1654. - PEACE being made between the Indians of New York and Canada, the Jesuits established missions among the Indians south of Canada.

Le Moyne, on a visit to Onondaga, found the salt springs there, and a settlement by persons from Montreal was made at Lake Onondaga.

1654. — An expedition sent from England against the Dutch in New Netherland arrived at Massachusetts.

Before the New England levies to take part in the attack on the settlements in New Netherlands were ready, news came of the peace between the English and the Dutch, and the expedition was directed to an attack upon the French settlements in Acadie. France and England were at peace, but the claim of unpaid money was brought forward, and Acadie surrendered to the expedition, liberty for their religion and security for their property being guaranteed them. 1654. — WAR was declared by the commissioners of New Eng.

land against the Indian chief Ninigret.

An unsuccessful expedition was the only result.

1655.- STONE, being assured by Lord Baltimore that Bennet and Clayborne had no warrant for their action, called the Catholic settlers of Maryland together, and made an expedition against Providence, the headquarters of the new council.

He had about two hundred men, and was completely routed. Both parties then appealed to Cromwell, who referred the dispute to the Committee of Trade.

1655. — THE freemen of Saco, Maine, agreed with Roger Spencer that he should set up a saw-mill there.

He was to pay for it twelve thousand feet of boards, and to agree to employ townsmen in preference to others.

1655. — The importers of malt and other merchants of Boston, petitioned the assembly to lessen or remove the duty upon the importation of malt.

The court referred the petitioners to a previous order made upon this subject.

1655. - The Plymouth colony sold their tract at the mouth of the Kennebec to Messrs.

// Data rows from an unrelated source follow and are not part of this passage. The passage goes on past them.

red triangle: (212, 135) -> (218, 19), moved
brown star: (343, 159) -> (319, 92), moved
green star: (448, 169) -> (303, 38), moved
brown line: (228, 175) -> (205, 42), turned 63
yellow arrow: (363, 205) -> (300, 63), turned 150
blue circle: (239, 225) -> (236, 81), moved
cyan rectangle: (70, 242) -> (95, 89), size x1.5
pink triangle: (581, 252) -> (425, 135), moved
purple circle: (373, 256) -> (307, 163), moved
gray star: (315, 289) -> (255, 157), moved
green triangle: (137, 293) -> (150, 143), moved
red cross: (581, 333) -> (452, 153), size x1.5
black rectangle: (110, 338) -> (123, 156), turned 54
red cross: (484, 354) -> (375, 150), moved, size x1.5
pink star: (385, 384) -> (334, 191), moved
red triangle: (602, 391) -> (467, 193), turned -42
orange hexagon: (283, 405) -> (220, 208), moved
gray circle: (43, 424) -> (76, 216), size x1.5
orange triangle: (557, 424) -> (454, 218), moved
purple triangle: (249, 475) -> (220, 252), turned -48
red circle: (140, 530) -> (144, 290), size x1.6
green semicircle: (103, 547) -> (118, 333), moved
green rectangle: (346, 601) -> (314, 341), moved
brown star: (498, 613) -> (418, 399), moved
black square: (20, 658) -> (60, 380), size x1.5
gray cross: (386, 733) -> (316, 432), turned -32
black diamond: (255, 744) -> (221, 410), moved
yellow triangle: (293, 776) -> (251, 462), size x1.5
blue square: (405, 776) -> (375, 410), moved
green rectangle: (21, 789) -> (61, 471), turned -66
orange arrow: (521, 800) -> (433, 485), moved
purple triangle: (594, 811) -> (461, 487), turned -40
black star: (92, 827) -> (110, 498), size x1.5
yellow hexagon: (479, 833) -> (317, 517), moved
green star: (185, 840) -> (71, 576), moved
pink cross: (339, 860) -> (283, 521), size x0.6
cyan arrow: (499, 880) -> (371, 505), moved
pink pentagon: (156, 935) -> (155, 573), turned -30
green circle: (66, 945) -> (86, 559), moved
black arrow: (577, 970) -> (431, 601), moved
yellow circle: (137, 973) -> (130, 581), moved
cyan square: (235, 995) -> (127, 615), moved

Tyng, Brattle, Boies, and Winslow.

The price was five hundred pounds.

1655. — This year the society in London for propagating the gospel among the Indians, sent over to Massachusetts a second press, with a supply of printing material.

This press was set up in the same building in which was the first; a substantial brick structure at Cambridge, which was built for an Indian College, at a cost of between three and four hundred pounds.

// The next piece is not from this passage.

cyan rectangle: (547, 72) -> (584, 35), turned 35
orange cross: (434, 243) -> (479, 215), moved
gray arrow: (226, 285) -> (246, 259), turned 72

1655, MAY 30. — The assembly of New Haven ordered “ that if an iron worke goe on within any part of this jurisdiction, the persons and estates constantly and onely imployed in that work shall be free from paying rates."

1655.— The West India Company sent an expedition to New Amsterdam, to take possession of the settlements on the Delaware.

Stuyvesant went with them. The Swedish settlement contained about seven hundred inhabitants, and being unable to resist, surrendered, and became a part of New Netherland. Such as agreed to take the oath of allegiance to the Dutch authorities, were guaranteed possession of their lands. The rights and freedom of the Swedish Lutheran Church were expressly secured, and adepended ecclesiastically on Sweden until the Revolution. Those who would not take the oath were sent back to Sweden. Thirty of the Swedes are said to have taken the oath.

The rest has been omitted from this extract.